** EXERCISE AIM **
Look through the data below and return each line where "lock" appears.

+++ INPUT MATERIAL +++

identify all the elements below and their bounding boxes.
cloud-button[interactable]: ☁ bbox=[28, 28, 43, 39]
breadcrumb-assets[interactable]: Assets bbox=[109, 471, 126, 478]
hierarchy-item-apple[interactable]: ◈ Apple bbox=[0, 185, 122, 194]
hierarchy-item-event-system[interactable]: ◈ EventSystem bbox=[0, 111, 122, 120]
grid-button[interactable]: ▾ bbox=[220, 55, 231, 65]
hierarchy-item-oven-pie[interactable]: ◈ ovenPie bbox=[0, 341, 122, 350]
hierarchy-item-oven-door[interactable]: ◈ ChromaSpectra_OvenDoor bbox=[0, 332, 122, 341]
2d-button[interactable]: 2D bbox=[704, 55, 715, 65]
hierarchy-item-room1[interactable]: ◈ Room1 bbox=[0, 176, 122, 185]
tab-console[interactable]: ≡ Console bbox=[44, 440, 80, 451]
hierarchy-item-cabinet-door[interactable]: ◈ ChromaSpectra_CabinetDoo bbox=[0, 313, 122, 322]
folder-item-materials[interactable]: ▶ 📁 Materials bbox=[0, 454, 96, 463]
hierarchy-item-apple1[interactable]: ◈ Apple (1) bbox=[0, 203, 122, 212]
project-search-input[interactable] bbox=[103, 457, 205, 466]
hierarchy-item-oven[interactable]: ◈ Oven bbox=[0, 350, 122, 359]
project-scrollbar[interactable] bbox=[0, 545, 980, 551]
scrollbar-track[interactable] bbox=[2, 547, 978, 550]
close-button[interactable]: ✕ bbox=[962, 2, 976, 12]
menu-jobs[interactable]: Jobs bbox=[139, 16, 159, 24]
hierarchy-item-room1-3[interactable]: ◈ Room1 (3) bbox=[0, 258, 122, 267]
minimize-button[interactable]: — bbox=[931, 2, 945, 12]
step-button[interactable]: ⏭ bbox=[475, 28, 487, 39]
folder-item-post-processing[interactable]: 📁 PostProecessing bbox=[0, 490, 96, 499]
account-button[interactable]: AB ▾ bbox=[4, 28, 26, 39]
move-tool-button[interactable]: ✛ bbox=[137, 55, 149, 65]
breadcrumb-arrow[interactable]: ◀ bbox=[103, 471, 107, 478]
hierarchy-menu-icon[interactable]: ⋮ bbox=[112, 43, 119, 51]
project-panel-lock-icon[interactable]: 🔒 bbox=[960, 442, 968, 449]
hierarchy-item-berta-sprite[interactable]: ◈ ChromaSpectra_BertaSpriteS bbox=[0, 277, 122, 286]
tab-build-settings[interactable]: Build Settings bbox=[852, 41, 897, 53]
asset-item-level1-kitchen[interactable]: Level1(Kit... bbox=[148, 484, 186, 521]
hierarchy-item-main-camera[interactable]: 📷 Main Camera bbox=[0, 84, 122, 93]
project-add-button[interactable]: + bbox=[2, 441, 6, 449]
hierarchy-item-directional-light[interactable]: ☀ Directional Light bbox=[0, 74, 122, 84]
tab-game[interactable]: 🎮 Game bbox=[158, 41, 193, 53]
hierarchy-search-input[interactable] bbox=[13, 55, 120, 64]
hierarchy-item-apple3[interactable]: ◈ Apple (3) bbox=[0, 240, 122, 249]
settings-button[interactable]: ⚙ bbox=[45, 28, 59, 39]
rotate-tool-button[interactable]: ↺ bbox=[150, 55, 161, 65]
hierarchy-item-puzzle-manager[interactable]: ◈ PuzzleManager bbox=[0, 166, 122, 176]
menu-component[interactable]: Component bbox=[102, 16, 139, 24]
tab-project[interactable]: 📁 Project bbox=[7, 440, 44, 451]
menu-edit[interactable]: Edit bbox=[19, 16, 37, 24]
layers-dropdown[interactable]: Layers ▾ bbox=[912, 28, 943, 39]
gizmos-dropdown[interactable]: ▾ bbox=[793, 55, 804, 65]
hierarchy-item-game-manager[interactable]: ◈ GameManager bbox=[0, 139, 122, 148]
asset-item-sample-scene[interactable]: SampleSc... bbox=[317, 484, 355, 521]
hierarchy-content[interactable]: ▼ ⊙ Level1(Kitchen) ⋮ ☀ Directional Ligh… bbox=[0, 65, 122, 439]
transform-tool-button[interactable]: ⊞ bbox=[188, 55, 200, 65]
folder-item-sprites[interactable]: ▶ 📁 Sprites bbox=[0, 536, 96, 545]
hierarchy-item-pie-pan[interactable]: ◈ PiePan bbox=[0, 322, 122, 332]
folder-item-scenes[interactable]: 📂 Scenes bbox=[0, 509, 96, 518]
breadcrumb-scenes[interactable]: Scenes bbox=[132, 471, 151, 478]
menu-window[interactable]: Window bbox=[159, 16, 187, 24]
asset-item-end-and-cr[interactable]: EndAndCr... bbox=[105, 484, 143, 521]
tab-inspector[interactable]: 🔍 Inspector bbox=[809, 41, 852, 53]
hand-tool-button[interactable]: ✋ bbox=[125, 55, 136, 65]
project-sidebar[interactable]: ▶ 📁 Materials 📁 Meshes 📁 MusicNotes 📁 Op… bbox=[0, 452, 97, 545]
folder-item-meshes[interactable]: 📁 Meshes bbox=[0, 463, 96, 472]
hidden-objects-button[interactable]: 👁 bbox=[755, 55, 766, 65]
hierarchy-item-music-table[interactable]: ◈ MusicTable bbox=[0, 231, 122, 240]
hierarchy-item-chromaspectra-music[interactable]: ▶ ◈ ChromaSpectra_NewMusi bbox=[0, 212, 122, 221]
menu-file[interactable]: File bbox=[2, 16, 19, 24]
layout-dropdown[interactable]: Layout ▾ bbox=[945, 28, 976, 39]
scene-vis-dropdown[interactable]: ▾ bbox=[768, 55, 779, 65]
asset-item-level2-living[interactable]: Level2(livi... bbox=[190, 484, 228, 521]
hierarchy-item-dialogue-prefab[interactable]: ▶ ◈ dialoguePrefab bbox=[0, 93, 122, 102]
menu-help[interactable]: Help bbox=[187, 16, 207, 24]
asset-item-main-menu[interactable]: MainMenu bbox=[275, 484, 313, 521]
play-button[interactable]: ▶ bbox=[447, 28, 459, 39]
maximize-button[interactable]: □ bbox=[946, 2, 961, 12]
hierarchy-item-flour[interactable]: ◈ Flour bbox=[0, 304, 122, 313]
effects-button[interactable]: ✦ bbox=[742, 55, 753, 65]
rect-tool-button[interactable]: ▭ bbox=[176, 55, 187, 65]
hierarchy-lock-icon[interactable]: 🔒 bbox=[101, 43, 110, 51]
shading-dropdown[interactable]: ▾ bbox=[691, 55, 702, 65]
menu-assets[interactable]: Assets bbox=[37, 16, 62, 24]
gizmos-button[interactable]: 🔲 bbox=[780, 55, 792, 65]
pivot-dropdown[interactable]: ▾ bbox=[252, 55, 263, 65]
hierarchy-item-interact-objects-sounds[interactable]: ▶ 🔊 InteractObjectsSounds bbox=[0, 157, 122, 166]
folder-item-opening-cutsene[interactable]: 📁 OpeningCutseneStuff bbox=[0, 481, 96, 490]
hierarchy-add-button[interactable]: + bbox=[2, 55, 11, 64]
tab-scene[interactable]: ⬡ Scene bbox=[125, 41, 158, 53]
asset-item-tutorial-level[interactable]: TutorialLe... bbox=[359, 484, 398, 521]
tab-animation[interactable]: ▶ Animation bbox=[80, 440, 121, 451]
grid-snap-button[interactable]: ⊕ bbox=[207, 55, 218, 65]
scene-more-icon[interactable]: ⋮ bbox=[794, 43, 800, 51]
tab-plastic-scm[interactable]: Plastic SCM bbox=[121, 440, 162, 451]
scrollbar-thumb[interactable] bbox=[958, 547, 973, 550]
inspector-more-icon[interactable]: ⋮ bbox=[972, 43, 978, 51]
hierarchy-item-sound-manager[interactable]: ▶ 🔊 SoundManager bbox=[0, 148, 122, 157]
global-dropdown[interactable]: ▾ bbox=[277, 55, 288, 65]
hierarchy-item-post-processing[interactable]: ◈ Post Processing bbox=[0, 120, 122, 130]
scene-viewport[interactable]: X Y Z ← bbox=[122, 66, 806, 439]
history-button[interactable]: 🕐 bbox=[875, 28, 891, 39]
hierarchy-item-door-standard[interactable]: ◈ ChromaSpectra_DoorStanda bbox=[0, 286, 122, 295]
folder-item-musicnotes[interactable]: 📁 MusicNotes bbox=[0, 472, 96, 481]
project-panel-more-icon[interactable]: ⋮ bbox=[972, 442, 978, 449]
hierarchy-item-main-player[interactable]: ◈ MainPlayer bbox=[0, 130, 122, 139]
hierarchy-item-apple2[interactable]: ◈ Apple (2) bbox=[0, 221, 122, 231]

+++

** TASK ANSWER **
project-panel-lock-icon[interactable]: 🔒 bbox=[960, 442, 968, 449]
hierarchy-lock-icon[interactable]: 🔒 bbox=[101, 43, 110, 51]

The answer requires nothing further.